Conquistaram os direitos de escolher a produção que passaria a constituir o patrimônio nacional e de criar uma legislação especial para impedir o seu desaparecimento ou descaracterização. Adquiriram, também, a prerrogativa de opinar em construções nos centros históricos e na vizinhança de bens tombados. Na prática, a atuação no Instituto do Patrimônio Histórico e Artístico Nacional (Iphan), cujo setor de arquitetura era chefiado por Lucio Costa, lhes conferiu o papel de planejadores não só das cidades antigas mas da área central da maior parte das capitais brasileiras. A idéia de que a boa arquitetura de uma época se coadunava com a boa arquitetura de outra foi um argumento central na defesa que Lucio Costa fez do hotel de Niemeyer em Ouro Preto (MG). O texto do futuro urbanista de Brasília equiparou o modernismo ao barroco, tornando-o adequado, portanto, para preencher vazios em cidades antigas.
Em 1947, o Iphan tombou a igreja da Pampulha, apenas quatro anos depois de seu término, livrando-a da sanha demolidora de campanha liderada pelo arcebispo mineiro, que, em suas curvas e abstrações, via a materialização de coisas do demônio. A única séria derrota dos modernos cariocas foi no ensino. O jovem Lucio Costa ficou apenas um ano à frente da direção da Escola de Belas Artes, graças à violenta oposição dos conservadores. Posteriormente, o seu projeto arquitetônico para a Universidade do Brasil foi recusado, e os conservadores se cristalizaram nos postos da Faculdade de Arquitetura.

Declínio do ensino
O sucesso do movimento moderno não os abalou: sua aulas passaram a difundir um modernismo mal-compreendido, enquanto os verdadeiros eram expelidos: Affonso Reidy foi professor por um brevíssimo período, Sergio Bernardes foi afastado por "falta de didatismo" e Mario Pedrosa teve a sua titularidade negada, com um trabalho internacionalmente reconhecido como uma das mais sólidas e originais contribuições ao estudo da psicologia das formas.

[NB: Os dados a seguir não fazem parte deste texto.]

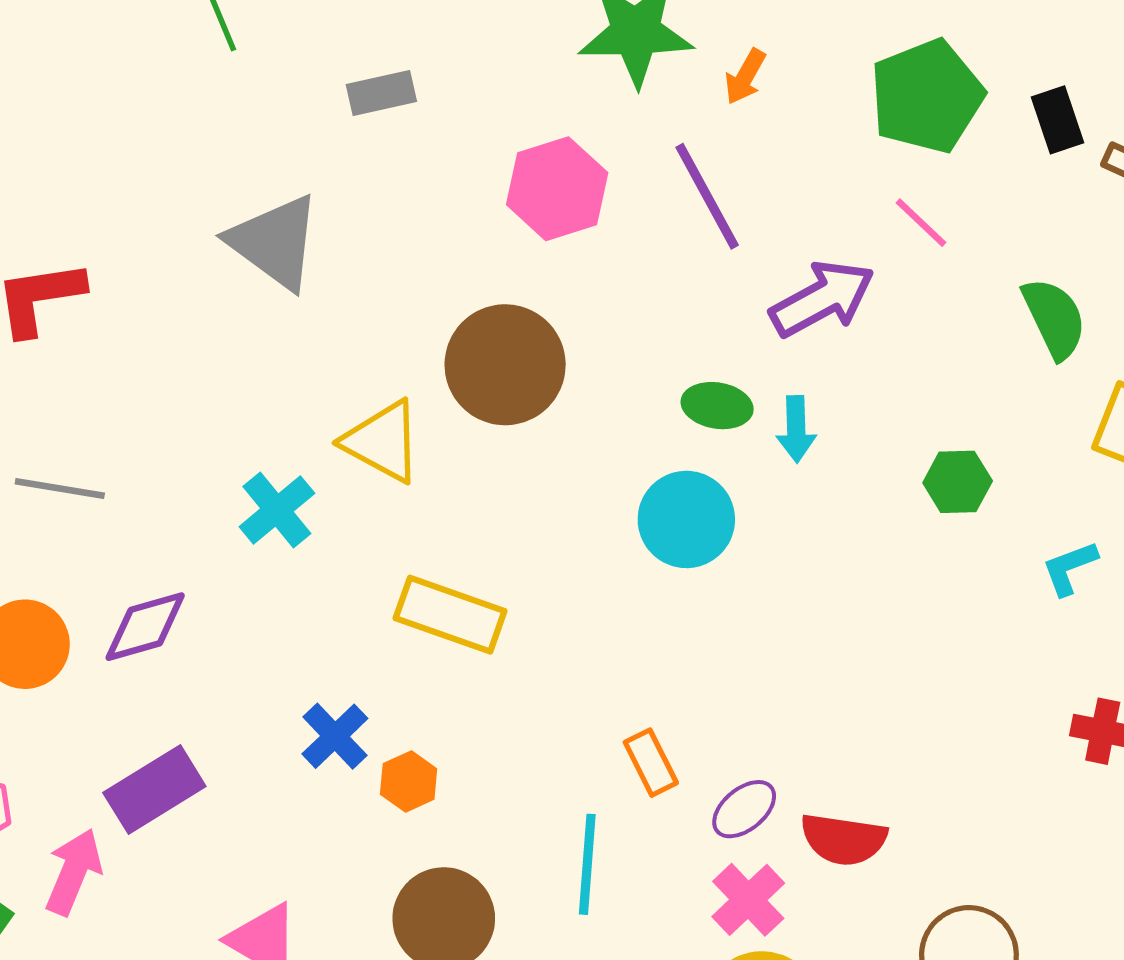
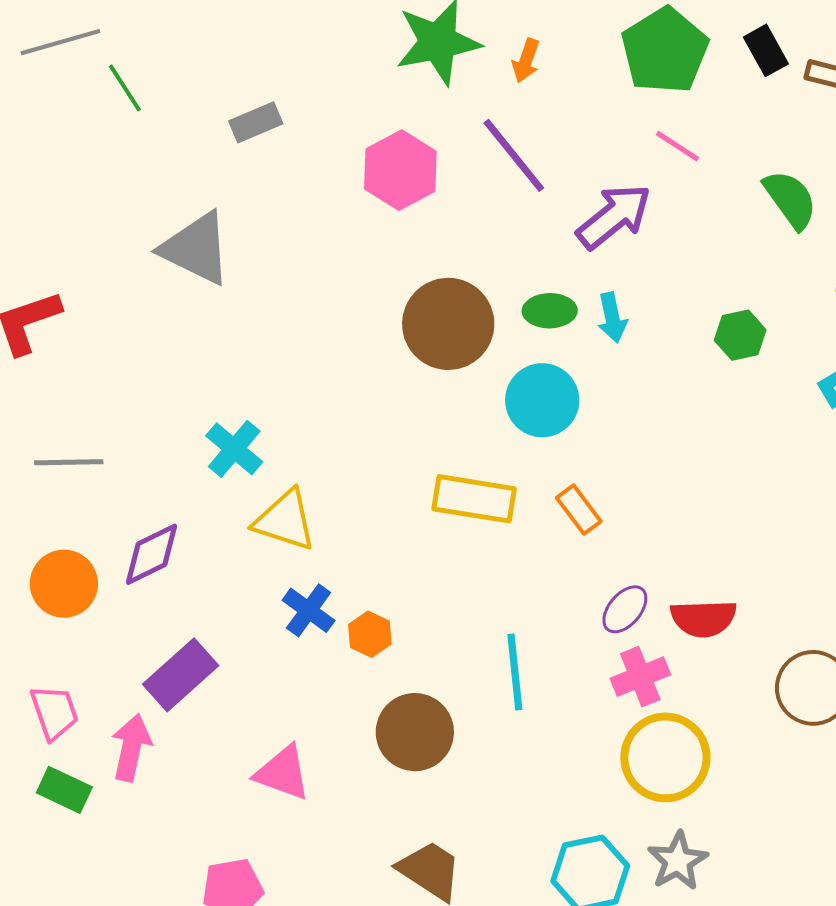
brown circle: (505, 365) -> (448, 324), moved
yellow triangle: (382, 442) -> (285, 520), moved
yellow rectangle: (450, 615) -> (474, 499), moved
orange rectangle: (651, 763) -> (579, 510), moved
pink cross: (748, 900) -> (640, 677), turned 32

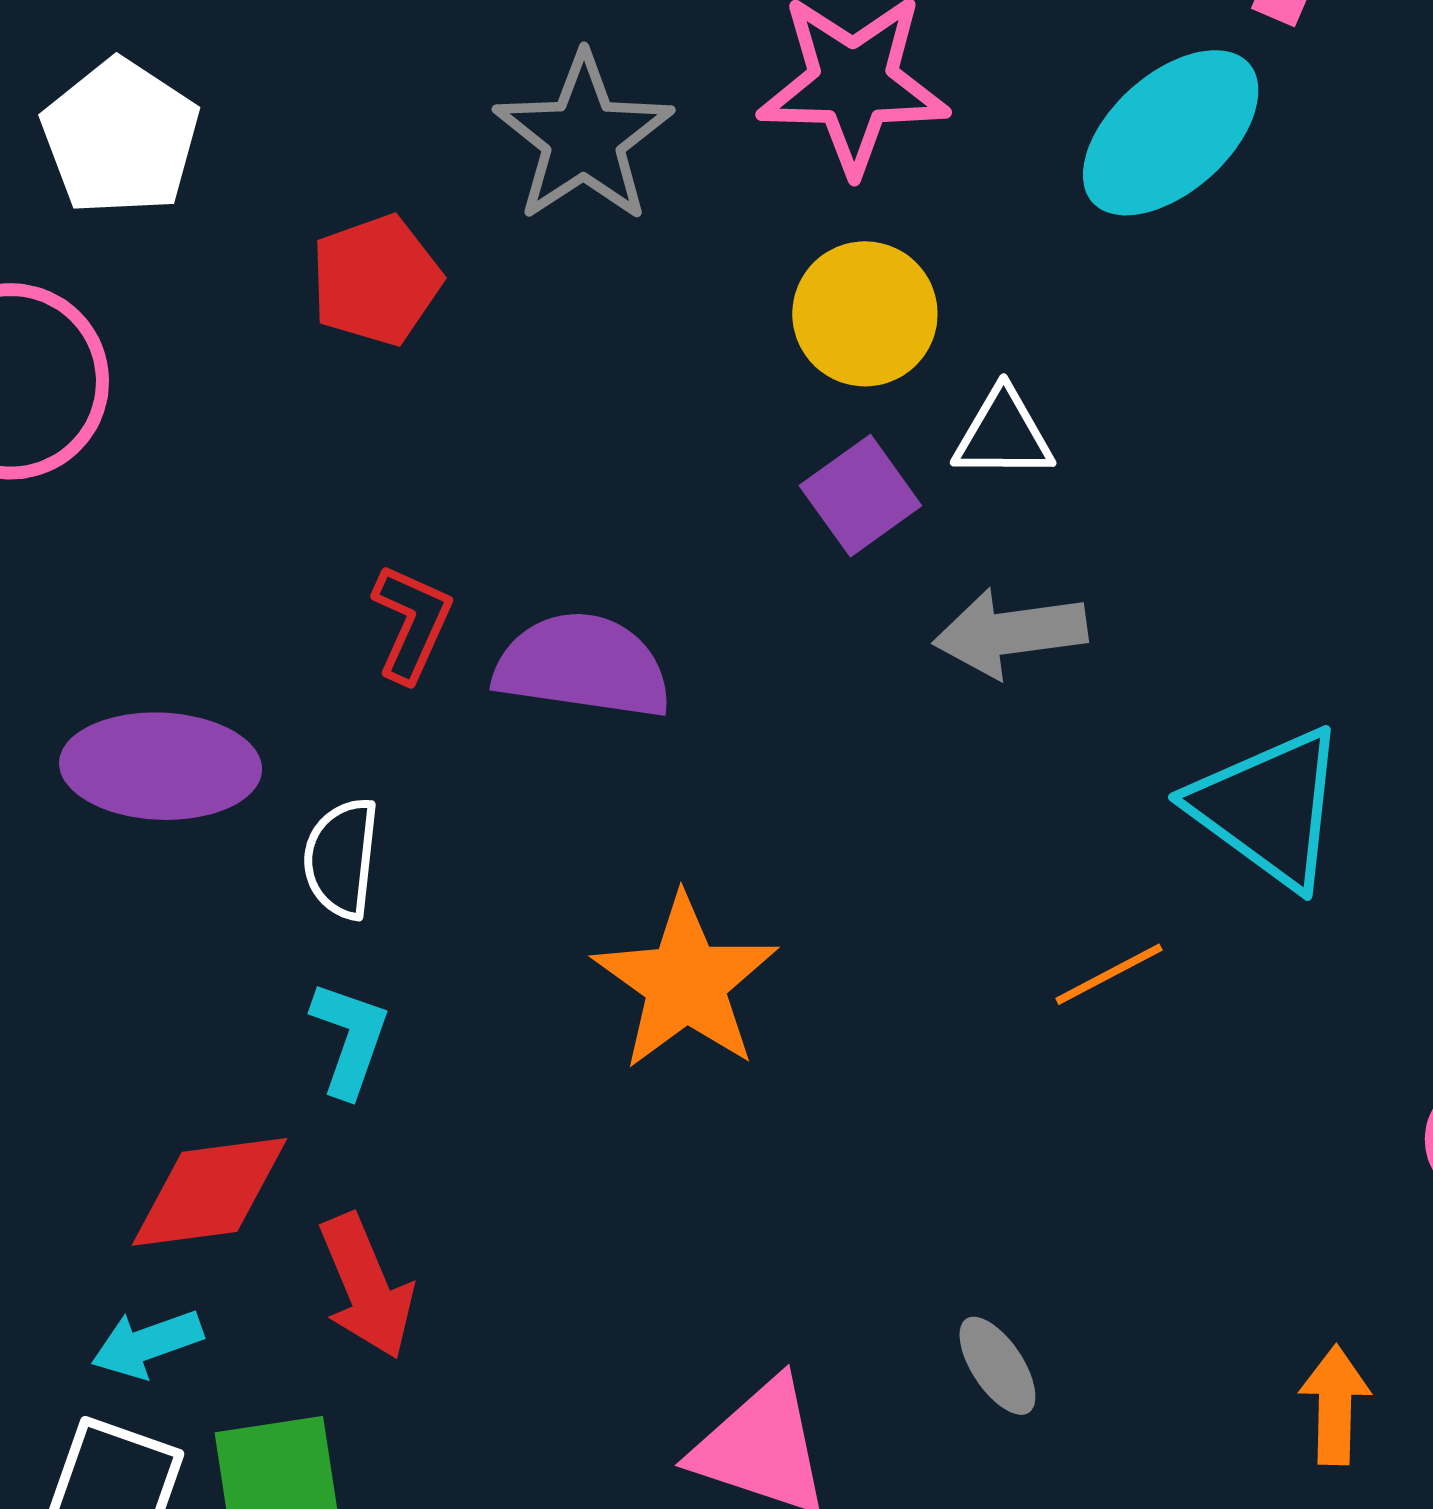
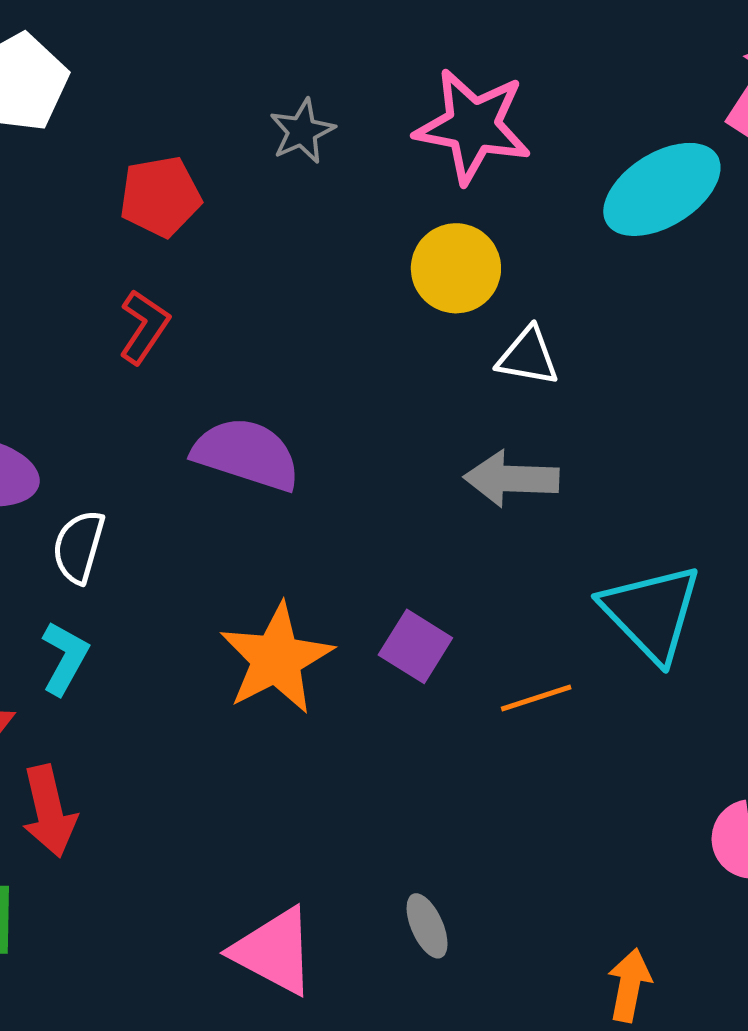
gray star: (584, 138) -> (302, 131), size x0.6
purple square: (860, 496) -> (415, 646), moved, turned -32
red L-shape: (412, 623) -> (144, 327), moved

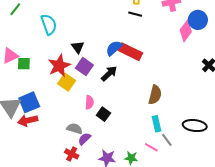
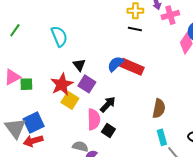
cyan semicircle: (49, 24) -> (59, 36), moved
black arrow: (109, 74) -> (108, 104), moved
pink semicircle: (89, 102) -> (94, 119), size x1.5

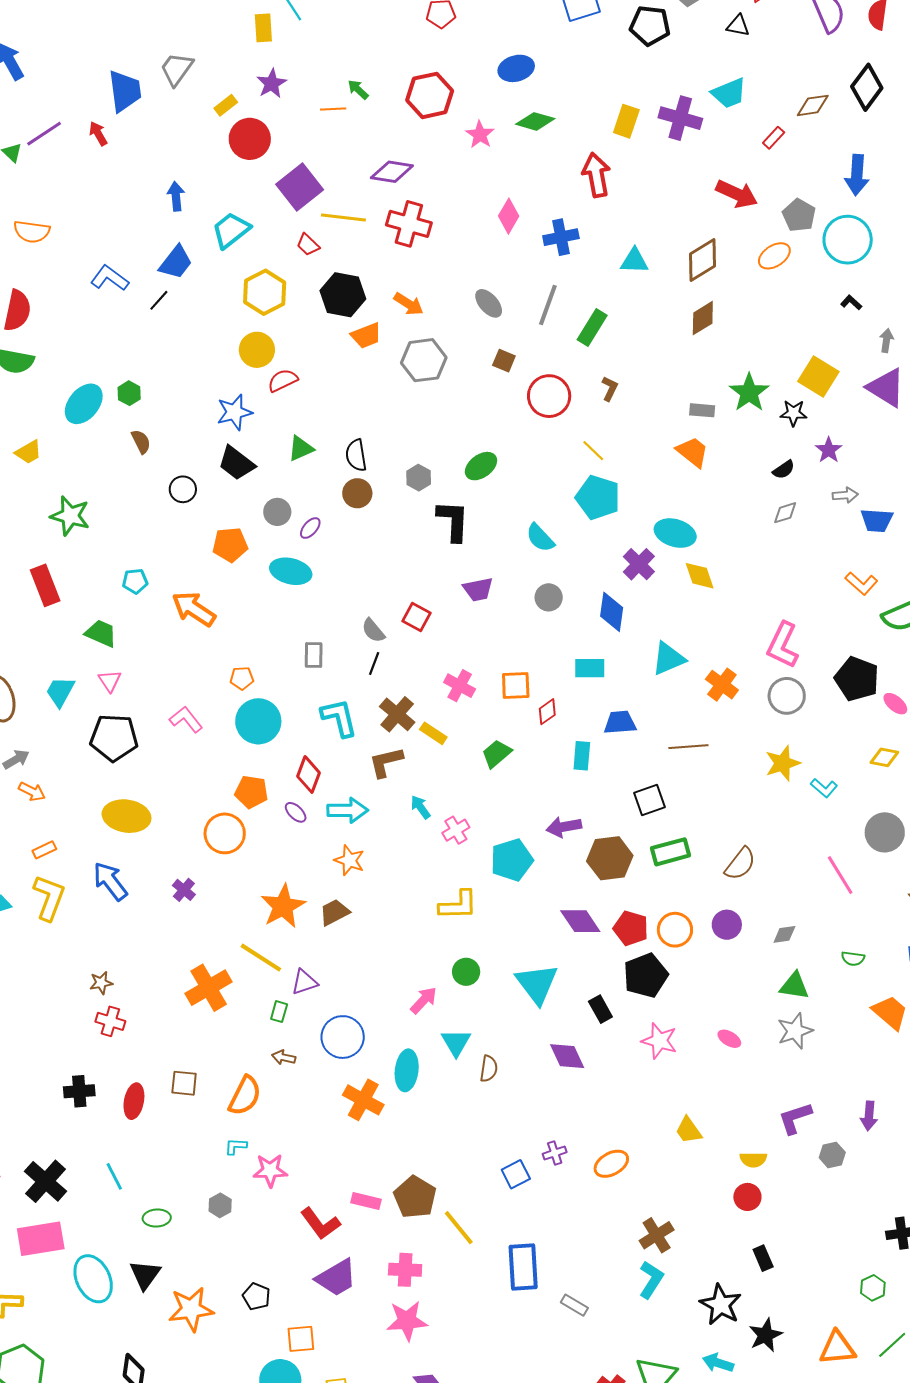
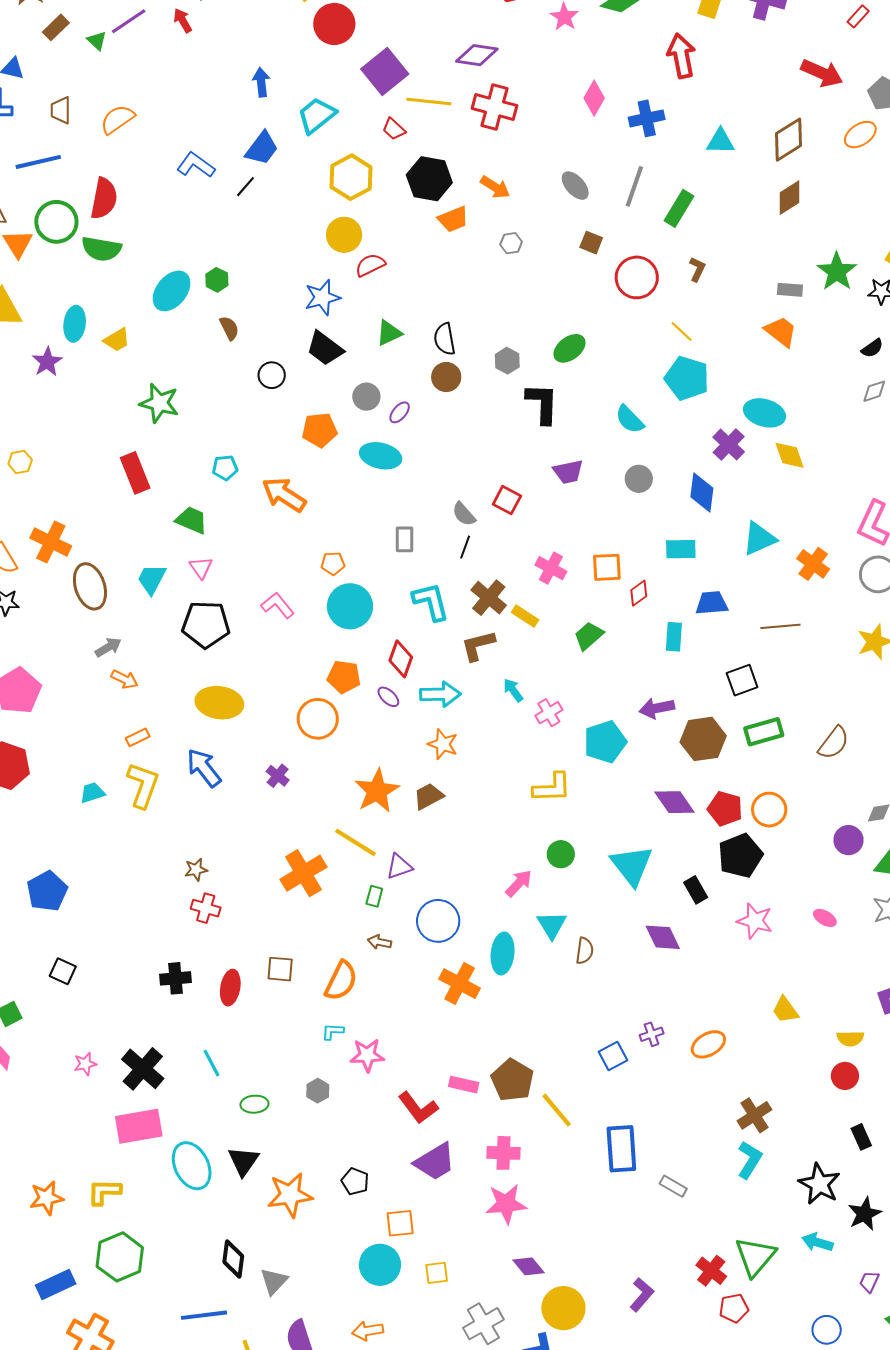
orange semicircle: (32, 232) -> (117, 119), turned 138
gray hexagon: (424, 360) -> (511, 243), size x0.5
purple circle: (727, 925) -> (848, 840), moved

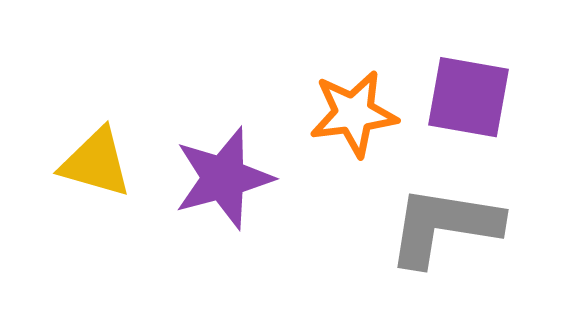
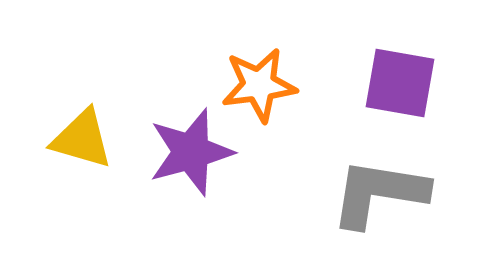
orange star: (354, 114) -> (259, 85), moved

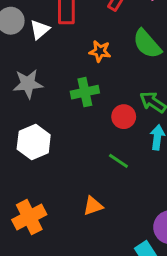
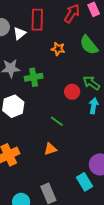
green cross: (85, 92) -> (34, 77), moved
green line: (118, 161) -> (57, 121), moved

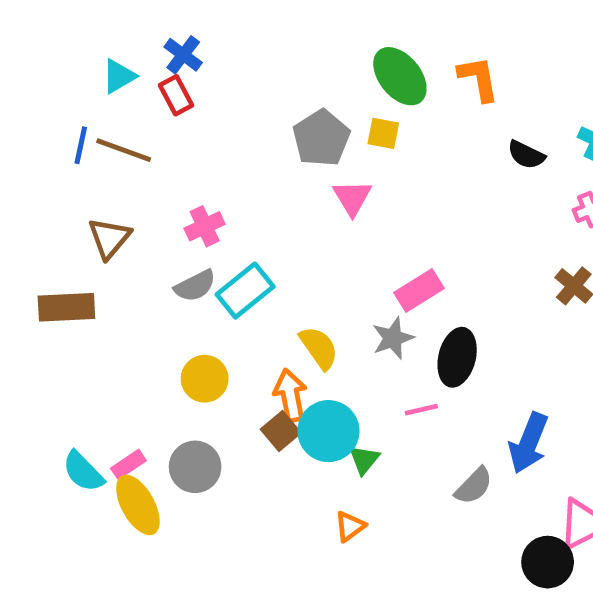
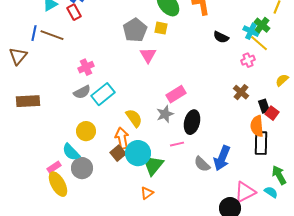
brown triangle: (109, 238) -> (18, 56), moved
green triangle: (364, 460) -> (153, 165), size x1.6
cyan semicircle: (83, 472) -> (71, 152), moved
gray semicircle: (474, 486) -> (202, 164), moved, turned 90

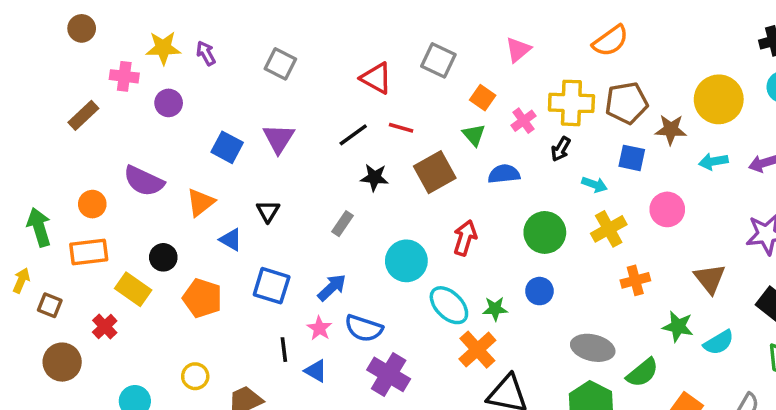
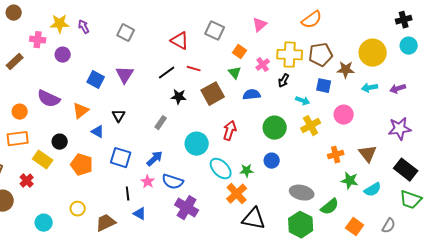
orange cross: (635, 280) -> (336, 155), moved
blue triangle: (316, 371) -> (140, 214), moved

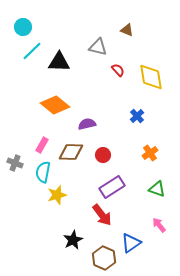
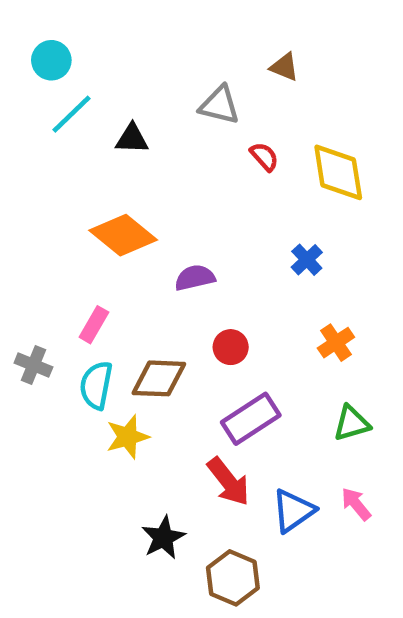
black triangle: (59, 62) -> (132, 139), size x0.7
brown diamond: (71, 152) -> (159, 378), moved
green triangle: (157, 189) -> (352, 423), turned -36
blue triangle: (131, 243) -> (293, 511), moved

Diferentemente de São Paulo, onde os modernos firmaram uma verdadeira escola na USP, a qualidade da arquitetura produzida pela geração seguinte no Rio de Janeiro muito sofreu com a ausência de um veículo contínuo de transmissão e reprodução dos conhecimentos. A proposta que hoje mais encanta Niemeyer é a da formação de uma escola de arquitetura que, além de tratar dos conhecimentos específicos da construção, propicie uma formação geral e humanista, de modo a melhor qualificar o profissional e libertá-lo das garras de uma excessiva especialização. Será uma correção da história. E o resto será arquitetura...


LAURO CAVALCANTI é arquiteto e professor da Escola Superior de Desenho Industrial da Universidade do Estado do Rio de Janeiro.